Effective January 12, 2017, Passive Security Scan, Inc. ("PSSI") was incorporated in the state of Utah as subsidiary controlled by the Company.  The Company transferred to PSSI its exclusive world-wide license to the defense, detection and security protection products previously acquired by the Company. The Company currently owns 76.28% of PSSI with 23.72% acquired by several individuals and entities .  The Company’s unique technology works precisely to specifications as required by our technology and as confirmed in the market. All sales and marketing activities will be executed through PSSI.

On June 28, 2022 the Company’s common shares were reversed with each shareholder receiving one share of common stock for each 500 shares held before the reverse split. The number of shares throughout  the disclosure have been retrospectively adjusted  to represent the number of shares after the reverse split.

Basis of Presentation

These condensed consolidated financial statements have been prepared in accordance with accounting principles generally accepted in the United States.  The Company’s fiscal year end is April 30.

The interim condensed consolidated financial statements have been prepared without audit in accordance with accounting principles generally accepted in the United States for interim financial information and with the instructions to Securities and Exchange Commission (“SEC”) Form 10-Q. They do not include all the information and footnotes required by generally accepted accounting principles for complete financial statements. Therefore, these unaudited interim condensed consolidated financial statements should be read in conjunction with the Company’s audited financial statements and notes thereto for the year ended April 30, 2024 included in its Annual Report on Form 10-K filed with the SEC.

The interim condensed consolidated financial statements included herein are unaudited; however, they contain all normal recurring accruals and adjustments that, in the opinion of management, are necessary to present fairly the Company’s consolidated financial position as of January 31, 2025, the consolidated results of its operations and its consolidated cash flows for the nine months ended January 31, 2025 and 2024.  The results of operations for any interim period are not necessarily indicative of the results expected for the full fiscal year.

7

Table of Contents

Consolidation and Non-Controlling Interest

These consolidated financial statements include the accounts of the Company, and its majority-owned subsidiary, PSSI, from its formation on January 12, 2017 to date.  All inter-company transactions and balances have been eliminated.

Inventory

Inventories are stated at the lower of cost using the first-in, first-out (FIFO) cost method of accounting.

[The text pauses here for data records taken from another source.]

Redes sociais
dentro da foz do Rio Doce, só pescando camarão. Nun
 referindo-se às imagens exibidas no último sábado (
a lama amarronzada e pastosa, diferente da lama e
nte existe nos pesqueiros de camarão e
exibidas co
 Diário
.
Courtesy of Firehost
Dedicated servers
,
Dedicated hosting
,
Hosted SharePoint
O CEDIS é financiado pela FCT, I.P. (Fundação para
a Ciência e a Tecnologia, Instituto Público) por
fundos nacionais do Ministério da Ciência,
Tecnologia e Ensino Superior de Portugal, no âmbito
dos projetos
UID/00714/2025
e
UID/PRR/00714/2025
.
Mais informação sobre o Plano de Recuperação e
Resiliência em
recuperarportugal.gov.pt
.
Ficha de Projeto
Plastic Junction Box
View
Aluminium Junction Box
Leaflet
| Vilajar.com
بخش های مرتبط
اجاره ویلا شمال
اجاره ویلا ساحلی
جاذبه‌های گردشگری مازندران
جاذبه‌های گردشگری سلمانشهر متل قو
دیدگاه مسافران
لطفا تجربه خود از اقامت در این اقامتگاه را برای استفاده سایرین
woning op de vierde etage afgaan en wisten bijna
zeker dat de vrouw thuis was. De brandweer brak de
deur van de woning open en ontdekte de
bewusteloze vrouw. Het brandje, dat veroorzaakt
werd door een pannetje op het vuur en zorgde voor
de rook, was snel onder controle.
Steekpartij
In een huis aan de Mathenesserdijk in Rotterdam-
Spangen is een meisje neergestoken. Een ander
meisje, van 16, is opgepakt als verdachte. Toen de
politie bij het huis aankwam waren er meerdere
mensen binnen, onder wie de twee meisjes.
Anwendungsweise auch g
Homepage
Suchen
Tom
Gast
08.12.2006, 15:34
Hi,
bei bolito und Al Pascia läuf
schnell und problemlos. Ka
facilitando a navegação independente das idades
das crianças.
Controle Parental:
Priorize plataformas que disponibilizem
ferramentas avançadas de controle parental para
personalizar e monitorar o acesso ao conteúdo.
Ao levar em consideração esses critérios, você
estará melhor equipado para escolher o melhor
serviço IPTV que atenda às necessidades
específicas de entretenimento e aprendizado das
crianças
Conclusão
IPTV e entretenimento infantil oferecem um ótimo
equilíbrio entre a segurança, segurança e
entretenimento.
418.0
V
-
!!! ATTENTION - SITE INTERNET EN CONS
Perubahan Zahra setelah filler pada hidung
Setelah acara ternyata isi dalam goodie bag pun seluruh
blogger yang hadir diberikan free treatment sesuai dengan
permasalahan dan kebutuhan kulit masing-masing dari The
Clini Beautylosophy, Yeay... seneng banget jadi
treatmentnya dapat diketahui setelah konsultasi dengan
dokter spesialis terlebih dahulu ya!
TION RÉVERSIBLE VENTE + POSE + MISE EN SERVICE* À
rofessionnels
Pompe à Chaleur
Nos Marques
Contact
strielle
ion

Inventories as of January 31, 2025 consist of parts used in assembly of the units being sold plus work in progress and finished goods. As of January 31, 2025 and April 30, 2024 the value of the inventory was $ 7,599 .

Equipment

Equipment is carried at the cost of acquisition and depreciated over the estimated useful lives of the assets. Costs associated with repair and maintenance is expensed as incurred. Costs associated with improvements which extend the life, increase the capacity or improve the efficiency of our property and equipment are capitalized and depreciated over the remaining life of the related asset. Gains and losses on dispositions of equipment are reflected in operations. Depreciation is provided using the straight-line method over the estimated useful lives of the assets.

Use of Estimates

The preparation of financial statements in conformity with accounting principles generally accepted in the United States of America requires management to make estimates and assumptions that affect the reported amounts of assets and liabilities at the date of the financial statements and the reported amounts of revenue and expenses during the reporting period. Actual results could differ from those estimates.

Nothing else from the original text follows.